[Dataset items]
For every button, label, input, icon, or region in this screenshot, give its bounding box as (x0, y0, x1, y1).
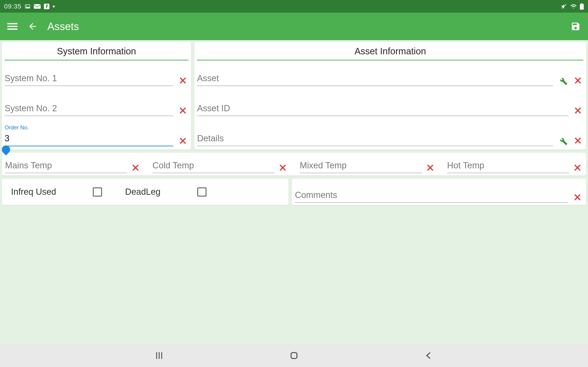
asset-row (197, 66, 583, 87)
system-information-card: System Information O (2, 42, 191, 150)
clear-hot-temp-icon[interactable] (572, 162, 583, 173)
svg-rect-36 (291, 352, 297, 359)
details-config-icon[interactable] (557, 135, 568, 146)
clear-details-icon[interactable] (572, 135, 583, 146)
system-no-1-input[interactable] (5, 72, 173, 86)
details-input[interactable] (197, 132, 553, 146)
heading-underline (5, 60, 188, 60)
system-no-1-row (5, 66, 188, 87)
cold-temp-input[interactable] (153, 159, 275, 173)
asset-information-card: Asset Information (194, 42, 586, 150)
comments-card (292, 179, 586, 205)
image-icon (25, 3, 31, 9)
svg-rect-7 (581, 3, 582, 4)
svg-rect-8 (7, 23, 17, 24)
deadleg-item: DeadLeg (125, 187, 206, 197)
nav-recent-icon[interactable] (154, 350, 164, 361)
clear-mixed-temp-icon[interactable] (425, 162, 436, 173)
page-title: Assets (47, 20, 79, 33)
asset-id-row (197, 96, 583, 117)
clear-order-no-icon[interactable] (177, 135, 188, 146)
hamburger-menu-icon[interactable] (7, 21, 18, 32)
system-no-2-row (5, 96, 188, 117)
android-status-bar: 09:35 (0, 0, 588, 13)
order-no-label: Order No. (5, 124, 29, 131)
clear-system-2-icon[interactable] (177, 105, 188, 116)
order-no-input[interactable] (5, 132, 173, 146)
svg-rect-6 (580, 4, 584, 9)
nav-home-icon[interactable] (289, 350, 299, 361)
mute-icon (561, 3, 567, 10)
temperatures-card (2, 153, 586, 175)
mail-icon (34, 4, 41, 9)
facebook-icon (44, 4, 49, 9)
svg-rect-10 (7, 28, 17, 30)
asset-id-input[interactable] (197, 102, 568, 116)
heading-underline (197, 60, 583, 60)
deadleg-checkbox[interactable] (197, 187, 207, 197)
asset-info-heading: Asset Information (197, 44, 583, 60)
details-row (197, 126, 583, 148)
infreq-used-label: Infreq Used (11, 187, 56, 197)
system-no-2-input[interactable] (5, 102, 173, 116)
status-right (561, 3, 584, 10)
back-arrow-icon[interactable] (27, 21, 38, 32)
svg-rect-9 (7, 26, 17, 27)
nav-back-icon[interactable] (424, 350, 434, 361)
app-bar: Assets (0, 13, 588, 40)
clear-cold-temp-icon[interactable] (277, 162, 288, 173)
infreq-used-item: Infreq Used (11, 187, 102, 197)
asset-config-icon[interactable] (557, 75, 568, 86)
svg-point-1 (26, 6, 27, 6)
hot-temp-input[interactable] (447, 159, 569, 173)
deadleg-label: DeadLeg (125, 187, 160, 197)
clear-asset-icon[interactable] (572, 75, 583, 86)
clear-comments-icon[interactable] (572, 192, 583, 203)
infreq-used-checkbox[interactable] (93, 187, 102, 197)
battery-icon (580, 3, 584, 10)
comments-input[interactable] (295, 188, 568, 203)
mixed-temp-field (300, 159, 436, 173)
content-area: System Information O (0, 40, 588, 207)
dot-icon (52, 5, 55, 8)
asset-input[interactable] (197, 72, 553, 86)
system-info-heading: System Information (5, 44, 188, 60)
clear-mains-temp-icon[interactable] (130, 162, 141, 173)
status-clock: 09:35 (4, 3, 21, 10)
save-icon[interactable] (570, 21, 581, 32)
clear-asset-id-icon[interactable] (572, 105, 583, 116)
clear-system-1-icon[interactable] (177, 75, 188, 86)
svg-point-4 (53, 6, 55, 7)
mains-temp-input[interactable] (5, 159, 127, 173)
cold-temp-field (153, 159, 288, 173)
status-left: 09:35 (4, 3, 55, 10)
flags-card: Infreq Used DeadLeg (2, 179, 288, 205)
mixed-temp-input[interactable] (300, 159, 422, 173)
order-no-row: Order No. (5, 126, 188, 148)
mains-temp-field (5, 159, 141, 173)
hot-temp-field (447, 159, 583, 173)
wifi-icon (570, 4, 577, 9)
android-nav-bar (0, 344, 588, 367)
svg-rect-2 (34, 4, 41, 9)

## WORK INSTRUCTION
Copy down each line in the entries that has the word "clear".

## EXERCISE SOLUTION
clear-hot-temp-icon[interactable] (572, 162, 583, 173)
clear-details-icon[interactable] (572, 135, 583, 146)
clear-mixed-temp-icon[interactable] (425, 162, 436, 173)
clear-order-no-icon[interactable] (177, 135, 188, 146)
clear-system-2-icon[interactable] (177, 105, 188, 116)
clear-cold-temp-icon[interactable] (277, 162, 288, 173)
clear-asset-icon[interactable] (572, 75, 583, 86)
clear-comments-icon[interactable] (572, 192, 583, 203)
clear-mains-temp-icon[interactable] (130, 162, 141, 173)
clear-asset-id-icon[interactable] (572, 105, 583, 116)
clear-system-1-icon[interactable] (177, 75, 188, 86)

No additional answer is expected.